Em seguida, chamou Xi’an e ordenou: “Xi’an, prepare imediatamente uma carruagem com dois bons cavalos. Partiremos para a Montanha Sagrada.”

“Senhora Sagrada, já vão partir?” Xi’an demonstrou apreensão.

“Ah, você ainda não queria que fôssemos? Quer que eu te dê um beijo de despedida como lembrança?” Leng Manyan respondeu de forma brincalhona.

Xi’an imediatamente fez uma reverência respeitosa: “Não é isso, Senhora Sagrada, só queria pedir um favor.”

“Favor? Qual?” Leng Manyan ficou curiosa.

“Nós, os bandidos de Xiguan, estamos em conflito com os bandidos do Rio Sangrento por território. Gostaria de saber se a Senhora Sagrada poderia nos ajudar a derrotá-los e tomar o território.” Xi’an explicou com hesitação.

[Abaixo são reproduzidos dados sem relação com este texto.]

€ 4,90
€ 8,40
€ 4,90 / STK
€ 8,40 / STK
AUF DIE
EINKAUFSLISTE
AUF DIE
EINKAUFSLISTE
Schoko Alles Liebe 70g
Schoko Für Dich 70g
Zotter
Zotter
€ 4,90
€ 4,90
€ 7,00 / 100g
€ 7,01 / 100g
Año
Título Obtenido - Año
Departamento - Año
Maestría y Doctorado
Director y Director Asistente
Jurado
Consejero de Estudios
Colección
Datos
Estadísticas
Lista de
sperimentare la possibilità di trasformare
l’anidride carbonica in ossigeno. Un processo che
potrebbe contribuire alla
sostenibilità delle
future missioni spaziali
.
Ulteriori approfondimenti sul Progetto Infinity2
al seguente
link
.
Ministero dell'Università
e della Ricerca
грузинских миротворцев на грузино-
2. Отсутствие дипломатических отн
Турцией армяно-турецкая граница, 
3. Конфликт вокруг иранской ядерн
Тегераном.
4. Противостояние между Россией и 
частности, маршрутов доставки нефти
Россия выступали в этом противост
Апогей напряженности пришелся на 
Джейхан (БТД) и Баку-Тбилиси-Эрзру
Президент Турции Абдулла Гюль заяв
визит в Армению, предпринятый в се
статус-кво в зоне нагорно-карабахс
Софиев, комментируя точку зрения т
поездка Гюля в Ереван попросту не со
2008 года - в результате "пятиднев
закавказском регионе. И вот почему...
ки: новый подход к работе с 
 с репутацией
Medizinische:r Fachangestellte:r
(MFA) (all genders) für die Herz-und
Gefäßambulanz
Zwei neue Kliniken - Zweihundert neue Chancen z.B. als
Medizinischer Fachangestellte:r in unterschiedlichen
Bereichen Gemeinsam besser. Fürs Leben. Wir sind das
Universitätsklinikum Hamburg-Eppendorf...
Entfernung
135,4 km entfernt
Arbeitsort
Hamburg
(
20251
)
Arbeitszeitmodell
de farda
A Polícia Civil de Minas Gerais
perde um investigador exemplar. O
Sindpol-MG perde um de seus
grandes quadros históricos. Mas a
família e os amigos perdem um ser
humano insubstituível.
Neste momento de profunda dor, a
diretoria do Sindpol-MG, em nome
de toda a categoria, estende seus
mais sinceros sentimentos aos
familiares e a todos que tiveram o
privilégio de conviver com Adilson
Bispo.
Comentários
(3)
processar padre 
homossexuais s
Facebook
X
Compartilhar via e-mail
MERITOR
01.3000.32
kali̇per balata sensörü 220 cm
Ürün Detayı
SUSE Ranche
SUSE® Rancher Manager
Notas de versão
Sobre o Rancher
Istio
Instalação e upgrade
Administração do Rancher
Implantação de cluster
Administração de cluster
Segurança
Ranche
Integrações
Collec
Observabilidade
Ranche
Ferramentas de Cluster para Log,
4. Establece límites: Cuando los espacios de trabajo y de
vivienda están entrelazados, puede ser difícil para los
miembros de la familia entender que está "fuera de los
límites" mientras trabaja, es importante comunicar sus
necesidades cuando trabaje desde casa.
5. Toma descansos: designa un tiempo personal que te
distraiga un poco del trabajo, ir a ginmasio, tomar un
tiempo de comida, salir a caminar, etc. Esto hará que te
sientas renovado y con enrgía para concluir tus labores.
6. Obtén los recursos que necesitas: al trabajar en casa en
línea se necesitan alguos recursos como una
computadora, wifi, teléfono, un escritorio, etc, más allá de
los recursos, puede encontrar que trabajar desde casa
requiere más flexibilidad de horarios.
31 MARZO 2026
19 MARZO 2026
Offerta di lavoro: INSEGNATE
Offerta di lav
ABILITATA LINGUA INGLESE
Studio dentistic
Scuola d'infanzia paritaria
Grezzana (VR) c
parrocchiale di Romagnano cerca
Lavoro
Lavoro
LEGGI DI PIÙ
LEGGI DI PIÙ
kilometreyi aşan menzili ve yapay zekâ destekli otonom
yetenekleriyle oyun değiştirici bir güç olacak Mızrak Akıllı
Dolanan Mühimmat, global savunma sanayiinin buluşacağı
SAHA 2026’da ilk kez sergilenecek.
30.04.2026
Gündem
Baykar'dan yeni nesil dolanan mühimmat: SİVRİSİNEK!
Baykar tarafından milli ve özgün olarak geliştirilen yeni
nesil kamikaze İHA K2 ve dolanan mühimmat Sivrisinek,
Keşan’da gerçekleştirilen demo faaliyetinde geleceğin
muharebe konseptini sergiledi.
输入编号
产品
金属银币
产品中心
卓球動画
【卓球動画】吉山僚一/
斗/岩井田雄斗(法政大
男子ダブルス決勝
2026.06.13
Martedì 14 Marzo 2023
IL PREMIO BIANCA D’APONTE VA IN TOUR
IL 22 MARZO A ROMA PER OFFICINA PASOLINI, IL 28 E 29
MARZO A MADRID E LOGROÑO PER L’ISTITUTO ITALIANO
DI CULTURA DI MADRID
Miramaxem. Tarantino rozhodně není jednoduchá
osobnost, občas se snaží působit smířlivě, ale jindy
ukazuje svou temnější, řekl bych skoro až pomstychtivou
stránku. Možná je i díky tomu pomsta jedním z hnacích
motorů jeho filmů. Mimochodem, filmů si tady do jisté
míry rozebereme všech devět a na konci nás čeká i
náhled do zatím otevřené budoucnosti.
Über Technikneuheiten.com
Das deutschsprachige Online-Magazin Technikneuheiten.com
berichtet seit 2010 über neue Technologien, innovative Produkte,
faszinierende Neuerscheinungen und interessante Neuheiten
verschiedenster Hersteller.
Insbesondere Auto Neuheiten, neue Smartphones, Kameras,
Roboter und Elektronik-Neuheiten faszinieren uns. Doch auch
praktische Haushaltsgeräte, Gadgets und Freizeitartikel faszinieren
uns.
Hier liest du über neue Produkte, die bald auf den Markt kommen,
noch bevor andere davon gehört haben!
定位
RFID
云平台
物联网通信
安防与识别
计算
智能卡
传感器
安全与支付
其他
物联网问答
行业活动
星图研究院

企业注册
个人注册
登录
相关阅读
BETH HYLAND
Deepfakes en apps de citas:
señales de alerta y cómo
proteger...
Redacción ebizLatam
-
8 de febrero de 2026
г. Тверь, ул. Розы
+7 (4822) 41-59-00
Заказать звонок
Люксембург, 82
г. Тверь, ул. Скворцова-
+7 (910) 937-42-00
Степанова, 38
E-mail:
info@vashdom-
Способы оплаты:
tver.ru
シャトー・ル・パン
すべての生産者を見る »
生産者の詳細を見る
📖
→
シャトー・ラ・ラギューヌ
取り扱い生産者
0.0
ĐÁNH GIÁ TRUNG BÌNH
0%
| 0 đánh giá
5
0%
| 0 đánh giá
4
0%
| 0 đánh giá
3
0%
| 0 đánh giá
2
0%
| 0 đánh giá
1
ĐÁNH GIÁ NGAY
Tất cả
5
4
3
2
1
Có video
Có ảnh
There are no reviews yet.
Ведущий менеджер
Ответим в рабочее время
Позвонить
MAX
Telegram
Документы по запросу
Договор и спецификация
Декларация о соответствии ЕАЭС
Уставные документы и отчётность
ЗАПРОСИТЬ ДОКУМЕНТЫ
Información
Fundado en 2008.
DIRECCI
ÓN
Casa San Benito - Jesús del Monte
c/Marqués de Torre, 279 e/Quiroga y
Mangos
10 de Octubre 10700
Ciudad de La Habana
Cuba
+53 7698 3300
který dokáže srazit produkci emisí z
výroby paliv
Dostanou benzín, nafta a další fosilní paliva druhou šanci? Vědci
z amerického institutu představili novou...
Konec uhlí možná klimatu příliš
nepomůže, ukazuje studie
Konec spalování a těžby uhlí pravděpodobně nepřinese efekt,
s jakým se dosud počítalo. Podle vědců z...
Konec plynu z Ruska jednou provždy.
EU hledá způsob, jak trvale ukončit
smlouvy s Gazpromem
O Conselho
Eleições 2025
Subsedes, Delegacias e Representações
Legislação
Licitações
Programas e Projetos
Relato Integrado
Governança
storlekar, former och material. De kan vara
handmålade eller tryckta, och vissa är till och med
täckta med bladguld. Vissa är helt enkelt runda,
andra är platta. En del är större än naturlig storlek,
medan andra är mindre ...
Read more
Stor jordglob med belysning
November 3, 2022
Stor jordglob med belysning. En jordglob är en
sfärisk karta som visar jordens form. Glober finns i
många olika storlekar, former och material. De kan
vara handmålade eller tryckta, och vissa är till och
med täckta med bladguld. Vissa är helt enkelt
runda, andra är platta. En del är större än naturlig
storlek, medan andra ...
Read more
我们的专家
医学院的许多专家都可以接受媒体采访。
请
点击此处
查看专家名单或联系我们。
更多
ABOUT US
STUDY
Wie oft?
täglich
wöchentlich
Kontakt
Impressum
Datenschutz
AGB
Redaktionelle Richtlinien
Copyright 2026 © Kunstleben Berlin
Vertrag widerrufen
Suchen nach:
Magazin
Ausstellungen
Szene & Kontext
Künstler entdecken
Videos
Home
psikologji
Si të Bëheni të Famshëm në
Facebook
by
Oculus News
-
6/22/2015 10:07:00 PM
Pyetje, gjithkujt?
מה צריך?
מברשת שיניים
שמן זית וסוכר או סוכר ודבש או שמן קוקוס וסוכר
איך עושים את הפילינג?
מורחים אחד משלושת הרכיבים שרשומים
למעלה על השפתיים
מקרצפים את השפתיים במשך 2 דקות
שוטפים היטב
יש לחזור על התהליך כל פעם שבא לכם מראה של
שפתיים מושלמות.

Leng Manyan achou a coisa interessante.

Aproximou-se, bateu no ombro de Xi’an e disse com um sorriso: “Vou ajudar nesse favor. Agora me diga qual território é esse e por que querem tanto essa área?”

“O território é a floresta de pedra entre a passagem do Oeste e o Rio Sangrento, chamada Floresta dos Dez Mil Animais. O motivo? Lá há diversas bestas de batalha selvagens, não domesticadas. Ambos os bandos querem conquistar a floresta para capturar e domesticar essas bestas, fortalecendo assim seu poder.” Xi’an detalhou.

Leng Manyan achou a situação divertida e sentiu vontade de brincar um pouco.

No mundo em que vivem, bestas e animais de batalha são os tesouros dos guerreiros; todo guerreiro deseja ter um animal de batalha pessoal, e domar essas bestas é o primeiro passo.

Long Xiaofeng, que estava quieto ao lado, riu e disse a Xi’an: “Entendo o desejo de vocês de controlar a Floresta dos Dez Mil Animais. Até agora, ainda não tenho um animal de batalha meu. Também quero domar uma besta para ser meu companheiro, mas ainda não encontrei a certa.”

“Exato! As bestas de batalha são seletivas. Mesmo que você as domestique, se não aceitarem seu dono, não o seguirão. Por isso queremos conquistar a floresta; mesmo que seja uma em cada cem, queremos encontrar algumas para domar.” Xi’an concordou plenamente.

Leng Manyan ficou surpresa.

Até agora, pensava que as bestas de batalha fossem comuns. Quando conheceu Xiao Bai, bastaram poucas palavras para que o animal a seguisse. E os assassinos que encontrou tinham seus próprios animais de batalha. Mas agora, observando os especialistas ao seu redor, percebeu que quase ninguém tinha um companheiro desses.

Antes, não entendia, mas agora compreendia: quanto mais forte o guerreiro, mais exigente ele é quanto ao animal de batalha, e as bestas também são seletivas, o que dificulta a formação de uma relação perfeita entre mestre e companheiro.

Pensando nisso, Leng Manyan perguntou a Xi’an: “E Xue Wuya, já foi embora?”

“Eu o repreendi. Agora está fora do acampamento, enlouquecido, ameaçando me enfrentar em duelo. Ignorei e o mantive preso do lado de fora. Deve estar lá ainda, palavreando alto.” Xi’an respondeu, divertido.

“Você é cruel. Vamos lá, vamos ver o que podemos fazer para resolver essa disputa pela Floresta dos Dez Mil Animais.” Leng Manyan sorriu e se virou, caminhando para fora do acampamento.

Xi’an olhou para Ji Yao e Ji Long por alguns segundos, depois os deixou para trás e seguiu Leng Manyan. Long Xiaofeng e Ji Yao trocaram um olhar e sorriram, também acompanhando-os, curiosos para ver como Leng Manyan lidaria com essa importante disputa territorial.